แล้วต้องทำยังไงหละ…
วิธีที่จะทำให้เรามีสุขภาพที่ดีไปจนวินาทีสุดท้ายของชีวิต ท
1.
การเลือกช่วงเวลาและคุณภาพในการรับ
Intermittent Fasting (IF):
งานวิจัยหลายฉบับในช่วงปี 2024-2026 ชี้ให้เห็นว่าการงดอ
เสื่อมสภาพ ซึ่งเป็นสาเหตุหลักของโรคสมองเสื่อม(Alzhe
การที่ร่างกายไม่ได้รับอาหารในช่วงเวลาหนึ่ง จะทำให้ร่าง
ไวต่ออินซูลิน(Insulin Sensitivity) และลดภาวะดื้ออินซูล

═══

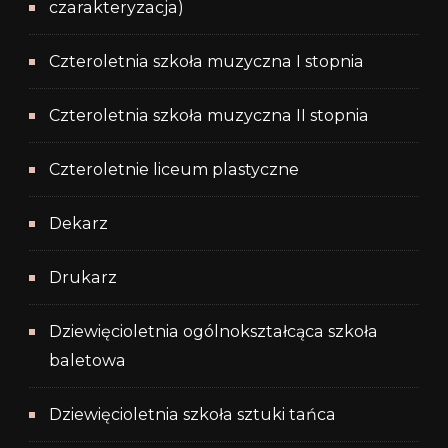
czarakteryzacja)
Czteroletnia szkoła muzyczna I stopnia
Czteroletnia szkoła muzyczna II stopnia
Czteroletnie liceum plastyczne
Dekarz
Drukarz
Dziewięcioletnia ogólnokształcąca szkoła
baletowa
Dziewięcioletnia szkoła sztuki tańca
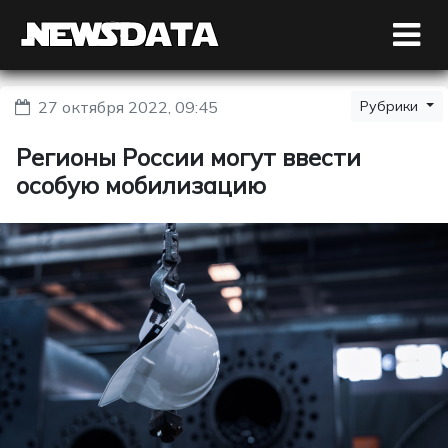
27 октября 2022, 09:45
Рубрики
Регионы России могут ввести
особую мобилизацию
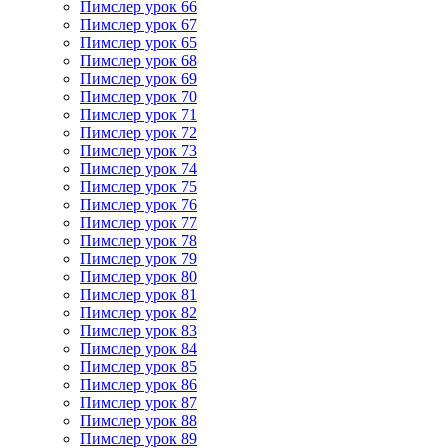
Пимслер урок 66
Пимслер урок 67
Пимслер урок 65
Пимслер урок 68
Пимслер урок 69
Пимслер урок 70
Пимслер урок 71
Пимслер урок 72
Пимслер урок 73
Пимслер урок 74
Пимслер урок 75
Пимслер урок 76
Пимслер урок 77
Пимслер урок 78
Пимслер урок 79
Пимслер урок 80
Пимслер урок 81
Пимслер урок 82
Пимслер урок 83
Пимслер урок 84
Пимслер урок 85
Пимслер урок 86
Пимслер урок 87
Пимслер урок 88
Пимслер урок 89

═══

TASK TO COMPLETE:
Look for "Dziewięcioletnia" in each line of the material, then copy the lines where it is found.

OUTPUT FOR THIS TASK:
Dziewięcioletnia ogólnokształcąca szkoła
Dziewięcioletnia szkoła sztuki tańca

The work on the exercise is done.